D.C. Hiegert, the ACLU’s LGBTQ+ legal fellow, said in a statement that the organization is also considering its next steps.
Hiegert said the ruling “will result in transgender people experiencing harassment, denial of services, or worse.”
“We will continue working toward a vision of our state that allows all of us to live in peace, free from government persecution and impositions on our core identities,” Hiegert said. “We remain unconvinced that the imaginary injury to the state could ever outweigh the enormous harm our clients and other transgender Kansans have and will continue to experience by being forced to carry inaccurate identification documents, in violation of their rights under the state constitution.”

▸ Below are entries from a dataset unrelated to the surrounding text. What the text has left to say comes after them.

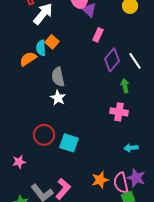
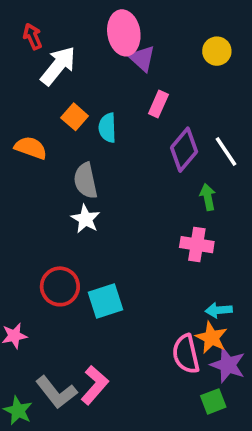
cyan semicircle: (41, 48) -> (107, 128), moved
orange semicircle: (28, 59) -> (31, 148), turned 54
cyan square: (69, 143) -> (106, 301), turned -36
orange star: (100, 180) -> (211, 338), moved, turned -30
pink semicircle: (121, 183) -> (186, 354), moved

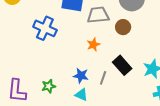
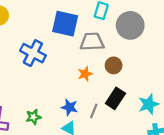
brown circle: (123, 27) -> (114, 65), moved
black rectangle: (122, 65) -> (115, 98), turned 72

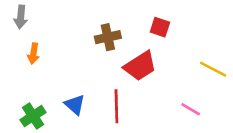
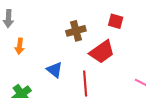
blue triangle: (75, 105) -> (55, 70), moved

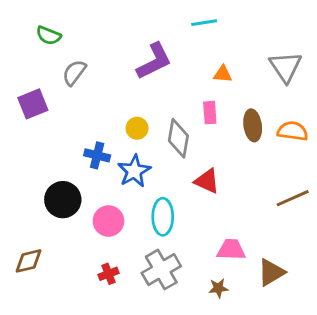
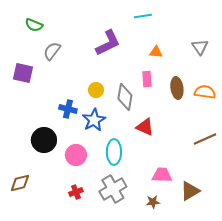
gray triangle: (285, 67) -> (200, 47), size x0.7
purple square: (33, 104) -> (23, 73), turned 35

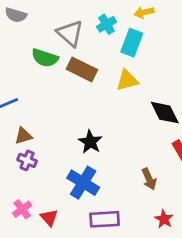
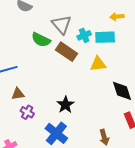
cyan cross: (107, 24) -> (84, 35), moved
cyan rectangle: (132, 43) -> (105, 37), turned 60
purple cross: (27, 160) -> (27, 112), moved

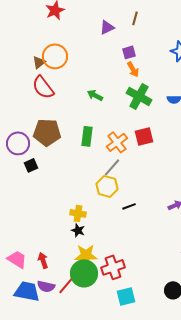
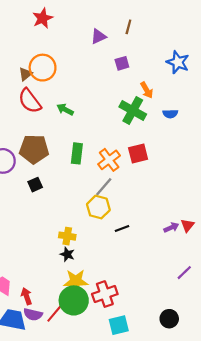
orange arrow: (133, 69) -> (147, 90), moved
green arrow: (95, 95) -> (65, 109), moved
black square: (31, 165) -> (35, 185), moved
red arrow: (43, 260) -> (26, 296), moved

Watson said the intervenors “demonstrated no constitutional infirmity” with their arguments that the law violates the Kansas Constitution’s bill of rights protections, including personal autonomy. She said it would be “an unreasonable stretch” to apply the Kansas Supreme Court’s landmark 2019 ruling on abortion rights.
The decision comes two months after the court held oral arguments.
Kobach based much of his case on asserting an injury to law enforcement. He put Shawnee County Sheriff Brian Hill on the stand, as well as an employee of the Johnson County Sheriff’s Office, to argue that law enforcement use the sex designated on state-issued IDs to identify suspects and house jail inmates.
“Compliance with stated legal requirements for identifying license holders is a public safety concern,” Watson wrote.
Watson was dismissive of testimony from transgender Kansans about their personal experiences with IDs before and after they matched their gender identities. Watson said they talked about “feeling embarrassed, humiliated, or unsafe” but not about “any actual threat to their personal safety.” She also described the threat of lawsuits against KDOR as “speculative at best.”
The governor’s administration had argued that the law should be interpreted in a way where it would not apply to driver’s licenses, but Watson sided with the attorney general.
“In sum, the language of the statute is clear,” Watson wrote. “K.S.A. 77-207 applies to require the sex designation on driver’s licenses and the corresponding information in the KDOR database to identify the licensee’s biological sex as male or female at birth.”